For this reason, her No. 1 ranking
is viewed as somewhat unearned. She has yet to win a Grand Slam, and many tennis observers point to her solid, unflashy gamestyle as proof that she’s too defensive, too much of a counterpuncher, to ever step up and win a major. When I watch Wozniacki play, I’m reminded of another world No. 1, Mats Wilander, who won the French Open at 17, then stepped back and developed a more complete game to win at Flushing Meadow on hard courts.

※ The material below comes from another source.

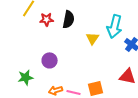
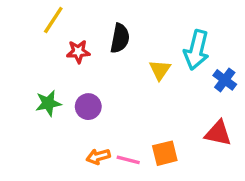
red star: (47, 19) -> (78, 52), moved
green star: (26, 77) -> (48, 103), moved

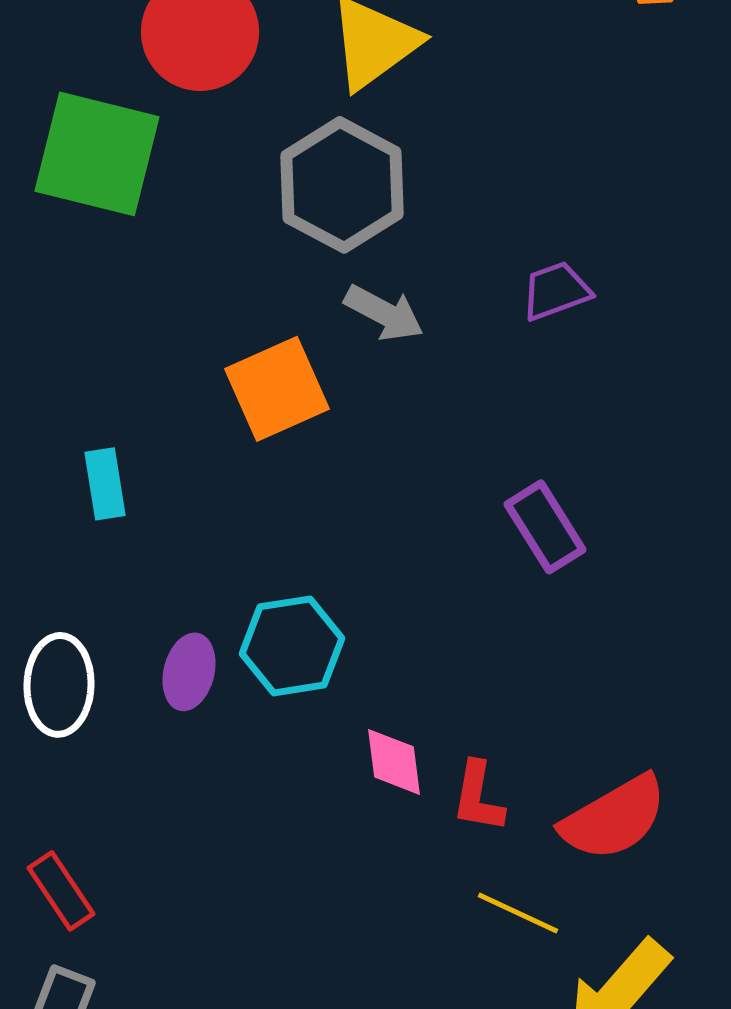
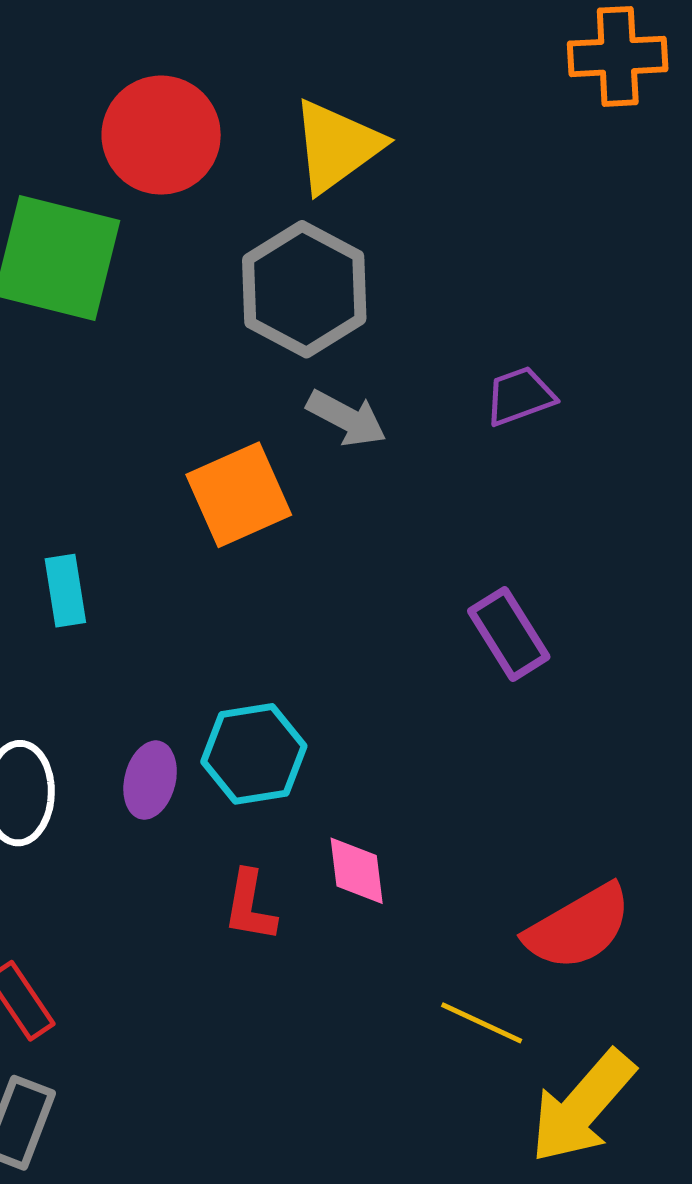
red L-shape: (478, 797) -> (250, 906), moved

Back in the day,at the old Australian Open on the slippery grass at Kooyong, Wilander came through with great returning and even some serve and volley to win. Like Wozniacki, Mats Wilander won matches without a real weapon. His strength — and hers — was that he had no weaknesses. Early on, his serve lacked weight and he rarely attacked. To remedy this, he and his fellow Swede Joachim Nystrom, set out to learn how to play doubles. At first, the Swedes were considered a good draw, as they lacked the proper instincts and could not volley well. A few years later they won Wimbledon.

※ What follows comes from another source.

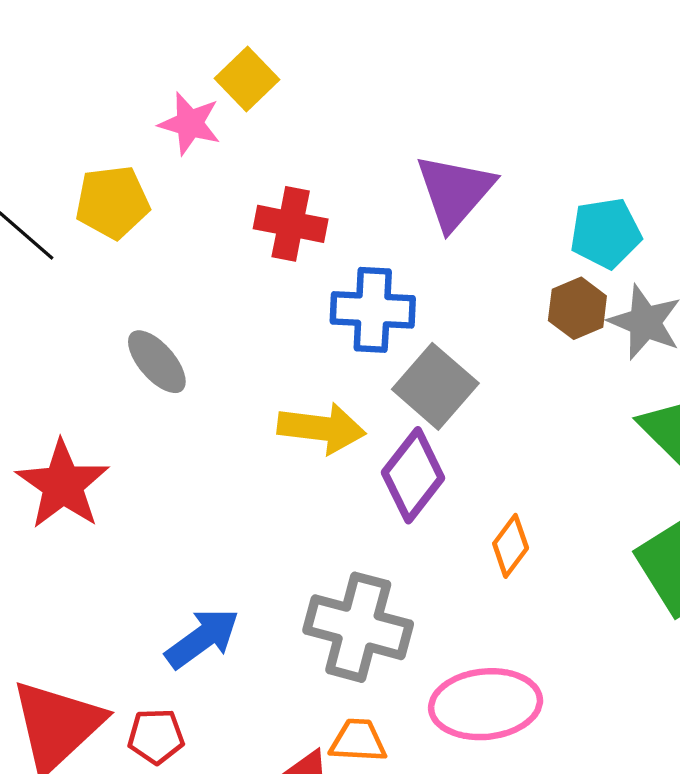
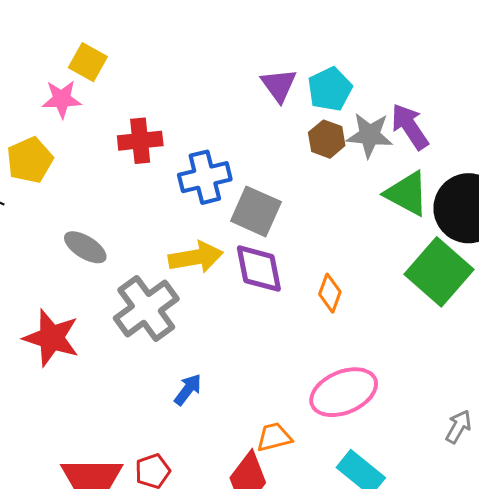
purple triangle: (455, 191) -> (279, 85), moved, size x0.7
purple diamond: (413, 475) -> (259, 269), turned -32
gray cross: (358, 627) -> (146, 308), moved, turned -34
blue arrow: (202, 638) -> (188, 390), moved, size x0.7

Wozniacki plays a lot like Wilander. Jay Berger once said that the best shot on the men’s tour was Wilander’s brain, and a similar compliment could be said today about Wozniacki. She wins with good movement and anticipation, unwavering discipline in her shot selection, and a steady, phlegmatic demeanonor. Like Wilander, her favorite shot to pull the trigger on is the down the line backhand. It’s her strong left jab to counter her opponent’s huge roundhouse swings. Against Dominique Cibulkova, Wozniacki withstood a blitzkrieg of huge forehands, staying with her game even when Cibulkova was hitting her off of the court. She rode out the storm, defended and kept the ball in play, and in the end won in straight sets
On Sunday, playing Anastasija Sevastova, Wozniacki again won in straight sets
against an opponent who, for a time, looked capable of taking a set. But Wozniacki won by taking anything Sepostava would give her. A way to watch a great player is to note how often the player wins what I call unremarkable points.

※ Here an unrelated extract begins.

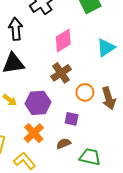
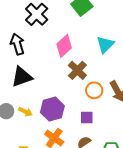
brown cross: (61, 73) -> (77, 70), moved

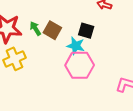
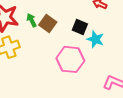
cyan star: (76, 46) -> (95, 39), moved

Back to the money metaphor: if each point is a hundred dollars, watch how often Wozniacki wins on a missed service return, a double fault, a loose error early in the point. Yes, she will lose the fast and furious exchange when her opponent hits a winner, but watch her collect the points that will never make a highlight film. Remember, they are all worth a hundred dollars. Watch Wozniacki win like the house at a casino. Nadal is also adept at picking up free points, while giving away very few.
By playing within herself, by not overreaching with her shots, Wozniacki is often accused of not playing to win. Andy Roddick, especially when he locks down and grinds from the backcourt, faces similar criticism. But in adopting that style, both players make themselves hard to beat. Roddick, despite his loss on Sunday, has his superb serve to get him through, but Wozniacki has a first class temperament to handle the rough moments of a match. She may not win every time, but she makes sure that her opponent earns every single point.